Modeling and Computational Pipeline

HOMA-IR Thresholds

Insulin resistance (IR) was precisely classified using specific Homeostatic Model Assessment for Insulin Resistance (HOMA-IR) thresholds:

  • 1.5 to 2.9 for impaired-IS (insulin sensitivity)
  • >= 2.9 for IR

Methodology

The methodology comprised four distinct stages, forming a robust computational pipeline:

  1. Data preprocessing.
  2. Modeling and training.
  3. Prediction and classification of HOMA-IR.
  4. LLM-based interpretation.

Data Preprocessing

Rigorous data preprocessing was essential for model accuracy:

  • Age and BMI: Users with BMI > 65 or < 12 were excluded.
  • Digital markers: Aggregated mean, standard deviation, and median values from wearables were calculated over 7, 14, 30, or 60 days.
  • Blood biomarkers: Non-fasting participants, those with missing values, or HOMA-IR >= 15 were excluded.
  • Data standardization: Input features were standardized to zero mean and unit variance using training subset data.

Modeling Approaches

The study employed several sophisticated modeling approaches:

  1. Direct Regression: Utilized XGBoost (gradient boosting machines) with both linear and non-linear learners to predict continuous HOMA-IR values.
  2. Representation Learning: Employed Masked Autoencoders (MAEs) for self-supervised representation learning, followed by training a linear XGBoost model on the learned representations.
  3. Wearable Foundation Models (WFMs): Leveraged a pretrained large sensor model (LSM-2-style) on 40 million person-hours of Fitbit data. This model was specifically designed to handle complex missingness patterns in sensor data, with its output embedding then serving as input for an XGBoost head.

Model Training

Both MAE and XGBoost models were trained for 500 epochs using the Adam optimizer.
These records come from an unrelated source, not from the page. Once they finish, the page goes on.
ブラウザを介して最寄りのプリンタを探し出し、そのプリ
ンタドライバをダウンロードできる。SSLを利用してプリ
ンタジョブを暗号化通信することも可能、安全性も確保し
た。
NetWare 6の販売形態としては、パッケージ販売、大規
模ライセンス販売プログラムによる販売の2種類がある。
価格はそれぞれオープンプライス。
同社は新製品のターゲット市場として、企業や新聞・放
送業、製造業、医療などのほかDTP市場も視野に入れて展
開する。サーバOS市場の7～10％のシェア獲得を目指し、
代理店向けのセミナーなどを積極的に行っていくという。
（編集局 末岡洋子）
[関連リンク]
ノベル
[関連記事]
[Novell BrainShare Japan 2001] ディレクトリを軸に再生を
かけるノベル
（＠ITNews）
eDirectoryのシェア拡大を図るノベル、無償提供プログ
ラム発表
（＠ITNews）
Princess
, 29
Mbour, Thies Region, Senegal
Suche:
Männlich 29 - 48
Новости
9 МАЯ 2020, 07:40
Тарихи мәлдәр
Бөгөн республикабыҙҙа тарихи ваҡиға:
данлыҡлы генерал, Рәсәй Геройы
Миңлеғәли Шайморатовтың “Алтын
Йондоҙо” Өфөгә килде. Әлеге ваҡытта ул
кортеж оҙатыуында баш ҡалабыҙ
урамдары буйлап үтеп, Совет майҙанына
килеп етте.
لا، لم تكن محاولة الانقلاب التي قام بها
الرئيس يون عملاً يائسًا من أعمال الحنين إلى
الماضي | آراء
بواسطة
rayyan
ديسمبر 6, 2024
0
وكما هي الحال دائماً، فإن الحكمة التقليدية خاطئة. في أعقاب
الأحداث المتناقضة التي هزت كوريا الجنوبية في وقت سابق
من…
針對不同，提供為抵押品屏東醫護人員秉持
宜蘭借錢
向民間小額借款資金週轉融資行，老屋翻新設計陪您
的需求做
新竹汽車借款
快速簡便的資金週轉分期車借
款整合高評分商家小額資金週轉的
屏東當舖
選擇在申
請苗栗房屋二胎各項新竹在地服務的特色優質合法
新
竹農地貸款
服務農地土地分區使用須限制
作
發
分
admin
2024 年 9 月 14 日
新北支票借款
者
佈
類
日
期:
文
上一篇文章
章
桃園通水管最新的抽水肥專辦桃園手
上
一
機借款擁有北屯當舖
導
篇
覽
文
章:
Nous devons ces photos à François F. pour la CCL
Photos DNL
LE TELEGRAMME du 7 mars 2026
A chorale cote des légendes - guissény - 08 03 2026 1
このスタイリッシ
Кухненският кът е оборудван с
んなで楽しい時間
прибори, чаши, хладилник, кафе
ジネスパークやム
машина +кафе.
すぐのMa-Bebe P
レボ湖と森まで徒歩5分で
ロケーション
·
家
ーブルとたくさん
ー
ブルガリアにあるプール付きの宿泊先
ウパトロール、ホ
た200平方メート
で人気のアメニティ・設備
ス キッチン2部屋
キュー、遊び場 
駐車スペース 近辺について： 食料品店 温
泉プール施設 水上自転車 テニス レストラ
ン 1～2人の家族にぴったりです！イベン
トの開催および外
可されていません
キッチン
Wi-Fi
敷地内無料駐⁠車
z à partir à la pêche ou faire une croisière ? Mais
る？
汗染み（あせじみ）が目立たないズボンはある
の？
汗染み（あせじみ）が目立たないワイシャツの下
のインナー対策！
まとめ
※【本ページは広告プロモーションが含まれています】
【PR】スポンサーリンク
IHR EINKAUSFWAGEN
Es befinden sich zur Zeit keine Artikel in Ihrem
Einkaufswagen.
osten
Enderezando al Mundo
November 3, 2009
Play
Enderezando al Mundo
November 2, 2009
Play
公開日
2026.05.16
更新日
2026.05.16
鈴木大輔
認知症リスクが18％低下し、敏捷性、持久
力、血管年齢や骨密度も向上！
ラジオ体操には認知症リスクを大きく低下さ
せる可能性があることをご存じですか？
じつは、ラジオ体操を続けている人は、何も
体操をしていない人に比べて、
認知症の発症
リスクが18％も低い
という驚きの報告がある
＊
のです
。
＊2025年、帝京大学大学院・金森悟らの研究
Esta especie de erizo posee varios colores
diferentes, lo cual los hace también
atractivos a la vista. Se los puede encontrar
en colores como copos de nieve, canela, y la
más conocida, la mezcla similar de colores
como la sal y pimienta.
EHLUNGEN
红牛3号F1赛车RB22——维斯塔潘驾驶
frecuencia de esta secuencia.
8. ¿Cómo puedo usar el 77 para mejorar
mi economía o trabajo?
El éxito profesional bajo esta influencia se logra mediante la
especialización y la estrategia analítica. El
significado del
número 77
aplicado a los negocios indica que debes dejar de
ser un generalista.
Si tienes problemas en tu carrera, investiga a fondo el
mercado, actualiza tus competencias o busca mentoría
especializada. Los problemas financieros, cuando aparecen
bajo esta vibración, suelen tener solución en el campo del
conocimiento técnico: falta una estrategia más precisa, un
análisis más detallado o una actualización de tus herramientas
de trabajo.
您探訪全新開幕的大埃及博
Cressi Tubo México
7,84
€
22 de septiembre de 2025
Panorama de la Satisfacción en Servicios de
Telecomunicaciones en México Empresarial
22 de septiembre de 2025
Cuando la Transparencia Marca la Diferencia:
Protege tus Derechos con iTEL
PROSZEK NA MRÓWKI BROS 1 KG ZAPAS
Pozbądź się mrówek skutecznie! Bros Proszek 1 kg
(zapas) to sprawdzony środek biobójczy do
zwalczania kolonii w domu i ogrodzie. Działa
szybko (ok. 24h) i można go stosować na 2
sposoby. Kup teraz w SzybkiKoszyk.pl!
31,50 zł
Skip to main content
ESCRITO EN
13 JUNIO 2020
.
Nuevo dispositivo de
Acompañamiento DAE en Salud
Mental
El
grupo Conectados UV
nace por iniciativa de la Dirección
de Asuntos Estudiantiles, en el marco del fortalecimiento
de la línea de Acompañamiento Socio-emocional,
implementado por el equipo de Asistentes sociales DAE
A masking probability of 0.75 was used for the MAE model. Hyperparameters were meticulously optimized via grid search with fivefold cross-validation.

Independent Validation Cohort

An independent validation cohort was drawn from a separate 30-week longitudinal study, approved by WCG (IRB no. 1371945). This study focused on assessing lifestyle modifications on cardiometabolic health and involved in-person visits, collecting anthropometric measurements, blood biomarkers, Fitbit Charge 6 data, and health questionnaires.

Of 144 enrolled individuals, 72 had complete wearable device and physiological biomarker data and were utilized for validation. Data from the final study time point were used for this assessment.

Evaluation of Prediction and Classification

Regression Evaluation

Performance for continuous HOMA-IR predictions was rigorously evaluated using mean absolute error (MAE) and R2 scores.

IR Classification Evaluation

For binary classification, individuals with HOMA-IR values >= 2.9 were classified as insulin resistant. Key metrics included specificity, sensitivity, precision, AUROC, and AUPRC.

Time-Dependent Sensitivity

To assess robustness, time-dependent aggregation was analyzed using rolling windows of 7, 14, 30, and 60 days, reporting prediction consistency and coefficient of variation.

LLM-based IR Agent

An innovative LLM-based ReAct (reasoning and acting) agent was developed with the purpose of interpreting HOMA-IR results, answering follow-up questions, and providing tailored recommendations.

This agent dynamically plans, gathers information (e.g., via web search), and interacts with various tools to ensure accurate computations and personalized advice.

IR Agent Toolbox

The agent's comprehensive toolbox included:

  • Grounding tools: Google Search.
  • Arithmetic tools.
  • A Python sandbox.
  • The HOMA-IR prediction models, ensuring accurate and deterministic computations.

Evaluation of the IR Agent

Human expert endocrinologists conducted a blind evaluation of the IR agent's responses against a base LLM (Gemini 2.0 Flash). Evaluations focused on two main aspects:

  • Side-by-side comparison: Assessing comprehensiveness, trustworthiness, and personalization.
  • Absolute accuracy: Evaluating factuality, correct referencing and interpretation of personal data, safety, and grounding of citations.

Statistical Analysis and Visualization

Statistical significance was rigorously determined using two-sided Wilcoxon rank-sum tests with Benjamini–Hochberg adjusted P values. Various Python libraries were employed for efficient data processing, modeling, and visualization throughout the study.